→ What needs to be done
Below are records to write out exactly; drop the pictures when you do.

→ Available data

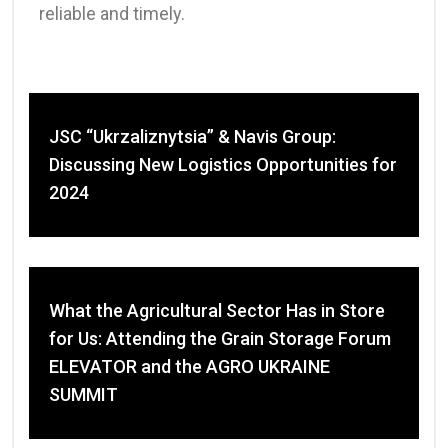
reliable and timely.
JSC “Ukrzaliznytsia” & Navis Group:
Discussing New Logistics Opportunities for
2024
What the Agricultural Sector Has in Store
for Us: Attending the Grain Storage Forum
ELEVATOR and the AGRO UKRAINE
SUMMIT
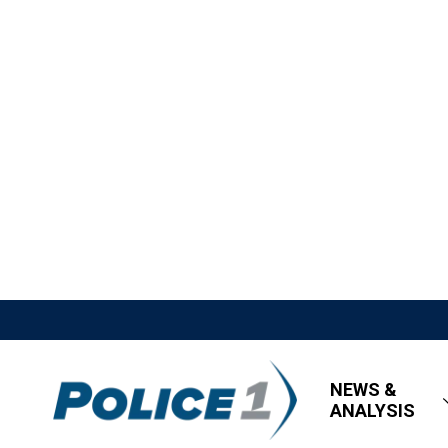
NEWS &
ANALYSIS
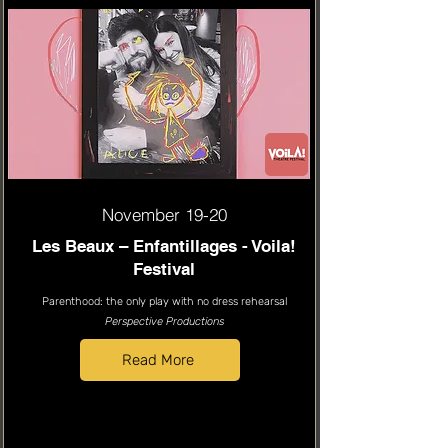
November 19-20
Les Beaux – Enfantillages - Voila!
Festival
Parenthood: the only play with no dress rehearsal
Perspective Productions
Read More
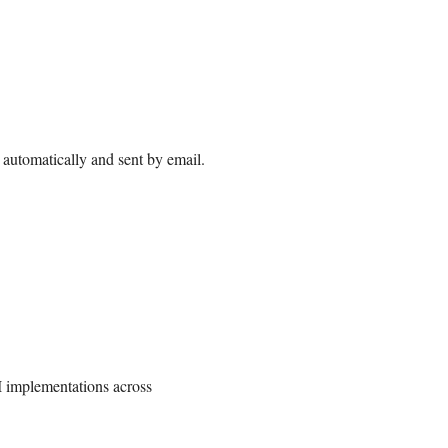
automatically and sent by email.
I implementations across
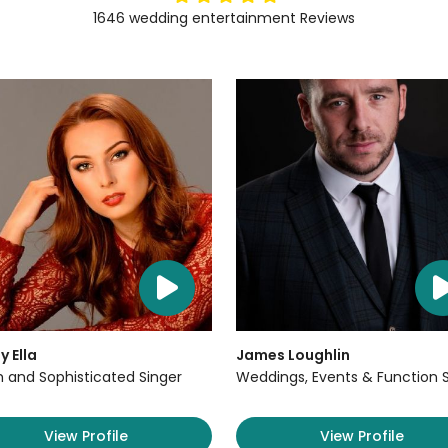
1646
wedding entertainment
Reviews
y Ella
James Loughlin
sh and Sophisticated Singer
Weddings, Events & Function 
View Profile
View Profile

→ Exercise answer
reliable and timely.
JSC “Ukrzaliznytsia” & Navis Group:
Discussing New Logistics Opportunities for
2024
What the Agricultural Sector Has in Store
for Us: Attending the Grain Storage Forum
ELEVATOR and the AGRO UKRAINE
SUMMIT
NEWS &
ANALYSIS
November 19-20
Les Beaux – Enfantillages - Voila!
Festival
Parenthood: the only play with no dress rehearsal
Perspective Productions
Read More
automatically and sent by email.
I implementations across
1646
wedding entertainment
Reviews
y Ella
James Loughlin
sh and Sophisticated Singer
Weddings, Events & Function 
View Profile
View Profile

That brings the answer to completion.